> [Task details]: What is needed is every line of the data that includes the word "Carré". Please copy each one.

> [Source records]:
═══
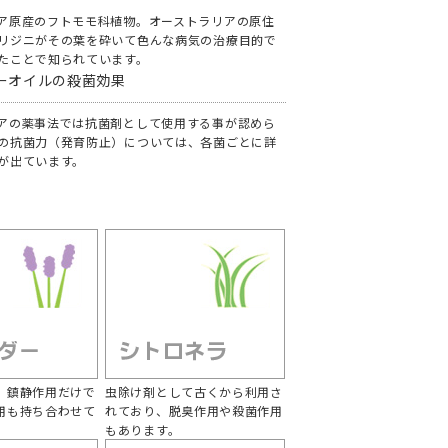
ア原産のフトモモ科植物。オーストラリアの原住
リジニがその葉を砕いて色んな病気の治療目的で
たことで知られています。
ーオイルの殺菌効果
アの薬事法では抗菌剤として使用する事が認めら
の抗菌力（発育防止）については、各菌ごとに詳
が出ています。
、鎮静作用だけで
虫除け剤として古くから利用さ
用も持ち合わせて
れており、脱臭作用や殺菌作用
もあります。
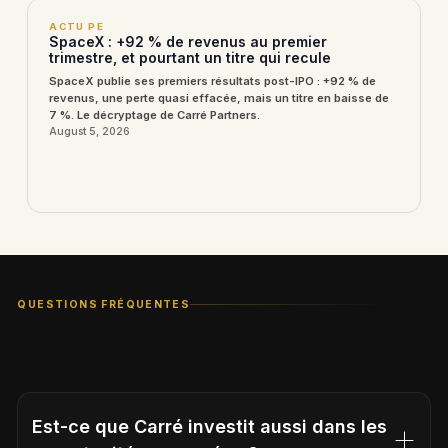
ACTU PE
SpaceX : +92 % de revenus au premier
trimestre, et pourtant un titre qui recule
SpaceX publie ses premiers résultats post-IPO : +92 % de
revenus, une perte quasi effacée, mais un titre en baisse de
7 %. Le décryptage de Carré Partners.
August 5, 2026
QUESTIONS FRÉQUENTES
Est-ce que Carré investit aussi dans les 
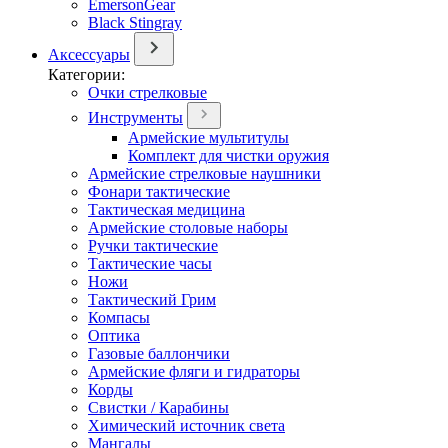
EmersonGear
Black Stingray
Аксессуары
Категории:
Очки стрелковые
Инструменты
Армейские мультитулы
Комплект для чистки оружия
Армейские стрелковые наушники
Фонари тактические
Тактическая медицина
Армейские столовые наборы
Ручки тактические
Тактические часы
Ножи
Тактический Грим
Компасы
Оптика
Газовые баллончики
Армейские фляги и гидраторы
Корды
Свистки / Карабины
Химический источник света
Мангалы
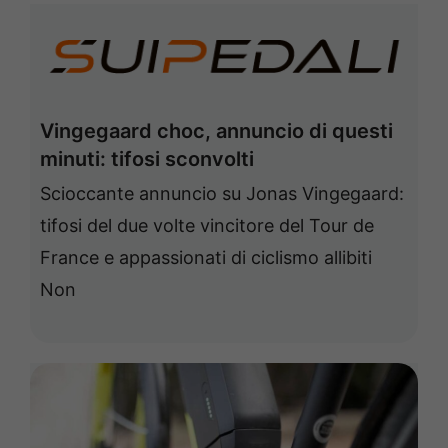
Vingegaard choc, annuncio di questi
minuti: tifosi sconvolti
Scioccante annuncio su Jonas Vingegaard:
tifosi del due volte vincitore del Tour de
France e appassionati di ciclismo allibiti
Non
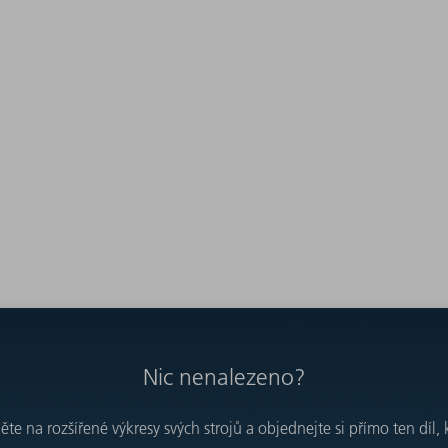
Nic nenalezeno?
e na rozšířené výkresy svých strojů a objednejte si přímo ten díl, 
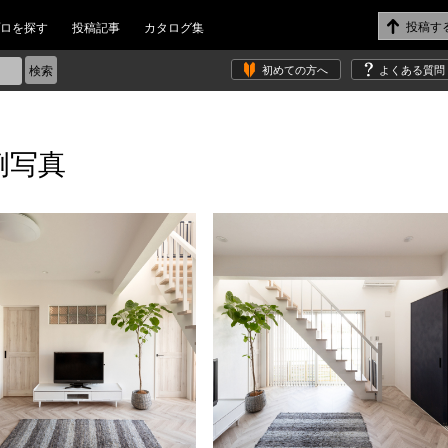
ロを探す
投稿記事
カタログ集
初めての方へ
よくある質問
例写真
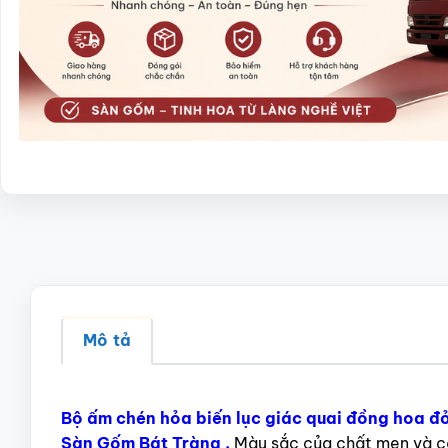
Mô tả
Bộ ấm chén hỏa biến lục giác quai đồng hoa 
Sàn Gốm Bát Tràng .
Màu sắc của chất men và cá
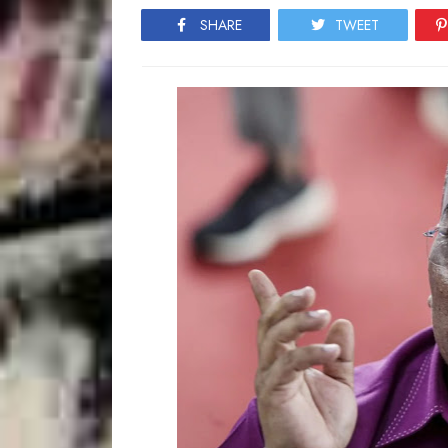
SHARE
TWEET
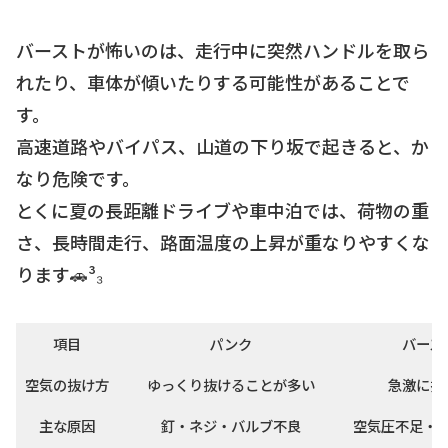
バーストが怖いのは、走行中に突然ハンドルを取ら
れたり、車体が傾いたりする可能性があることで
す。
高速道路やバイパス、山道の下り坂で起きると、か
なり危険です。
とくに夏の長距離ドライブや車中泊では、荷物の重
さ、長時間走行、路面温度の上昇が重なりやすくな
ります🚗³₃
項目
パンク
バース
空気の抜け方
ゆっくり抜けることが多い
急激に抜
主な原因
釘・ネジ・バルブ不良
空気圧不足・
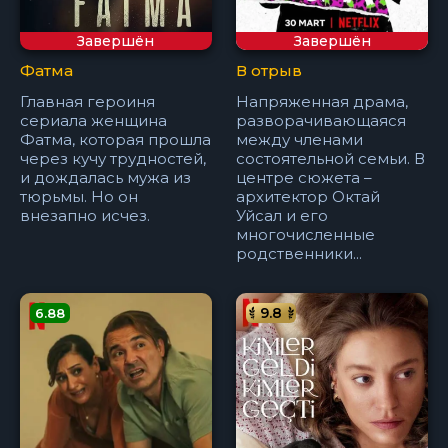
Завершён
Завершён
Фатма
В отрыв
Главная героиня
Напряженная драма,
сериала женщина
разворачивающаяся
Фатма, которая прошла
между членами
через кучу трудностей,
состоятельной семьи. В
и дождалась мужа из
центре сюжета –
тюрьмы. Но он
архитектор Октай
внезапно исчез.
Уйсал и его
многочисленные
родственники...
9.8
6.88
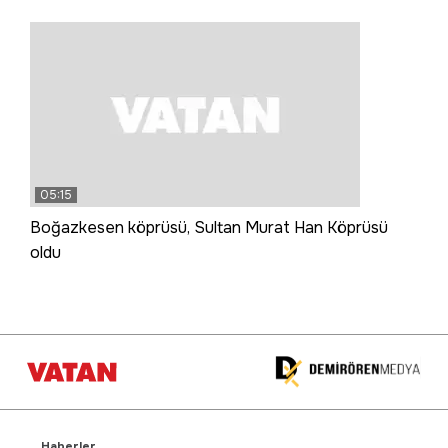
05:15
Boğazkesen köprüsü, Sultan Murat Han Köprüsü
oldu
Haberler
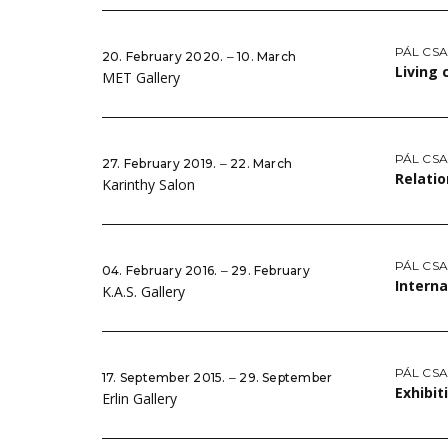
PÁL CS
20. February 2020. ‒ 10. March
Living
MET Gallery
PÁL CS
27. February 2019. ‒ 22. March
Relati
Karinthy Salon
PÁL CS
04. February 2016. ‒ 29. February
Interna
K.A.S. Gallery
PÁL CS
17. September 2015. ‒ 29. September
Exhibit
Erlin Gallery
═══
> [Answer for this exercise]:
7 %. Le décryptage de Carré Partners.
Est-ce que Carré investit aussi dans les 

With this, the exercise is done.